=== Material for this exercise ===

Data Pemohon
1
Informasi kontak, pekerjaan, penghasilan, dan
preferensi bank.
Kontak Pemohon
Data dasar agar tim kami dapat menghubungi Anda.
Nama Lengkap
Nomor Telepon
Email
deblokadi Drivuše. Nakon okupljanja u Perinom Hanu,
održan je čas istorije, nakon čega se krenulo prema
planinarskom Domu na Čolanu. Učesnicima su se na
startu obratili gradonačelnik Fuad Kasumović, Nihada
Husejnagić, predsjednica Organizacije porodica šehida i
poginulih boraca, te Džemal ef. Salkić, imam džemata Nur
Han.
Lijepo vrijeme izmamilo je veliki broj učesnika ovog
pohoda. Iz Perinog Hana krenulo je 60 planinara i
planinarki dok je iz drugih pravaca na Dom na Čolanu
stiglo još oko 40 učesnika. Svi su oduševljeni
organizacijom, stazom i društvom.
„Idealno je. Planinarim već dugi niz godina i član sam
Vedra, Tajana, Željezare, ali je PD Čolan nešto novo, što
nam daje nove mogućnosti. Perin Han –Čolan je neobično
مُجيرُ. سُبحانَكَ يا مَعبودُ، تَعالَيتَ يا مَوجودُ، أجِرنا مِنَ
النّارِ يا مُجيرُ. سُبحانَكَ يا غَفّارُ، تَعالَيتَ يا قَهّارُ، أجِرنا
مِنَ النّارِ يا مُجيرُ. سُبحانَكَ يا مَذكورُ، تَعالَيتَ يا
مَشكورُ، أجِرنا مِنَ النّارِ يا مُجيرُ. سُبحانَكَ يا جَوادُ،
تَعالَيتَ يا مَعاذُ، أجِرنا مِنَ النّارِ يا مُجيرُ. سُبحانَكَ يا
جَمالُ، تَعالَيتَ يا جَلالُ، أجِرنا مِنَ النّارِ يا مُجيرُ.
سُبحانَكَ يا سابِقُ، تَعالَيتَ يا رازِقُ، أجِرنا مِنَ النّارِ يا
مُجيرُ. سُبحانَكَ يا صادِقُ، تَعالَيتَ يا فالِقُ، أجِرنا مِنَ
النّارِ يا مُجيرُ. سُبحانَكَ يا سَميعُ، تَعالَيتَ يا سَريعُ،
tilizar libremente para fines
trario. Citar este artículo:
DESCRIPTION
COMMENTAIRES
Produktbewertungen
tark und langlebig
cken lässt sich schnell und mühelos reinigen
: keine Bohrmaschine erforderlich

===

• **Exercise instructions**: Nothing but the lines from the one with "tark und langlebig" through the last line of the entries should be repeated, and those exactly.

• **Task solution**:
tark und langlebig
cken lässt sich schnell und mühelos reinigen
: keine Bohrmaschine erforderlich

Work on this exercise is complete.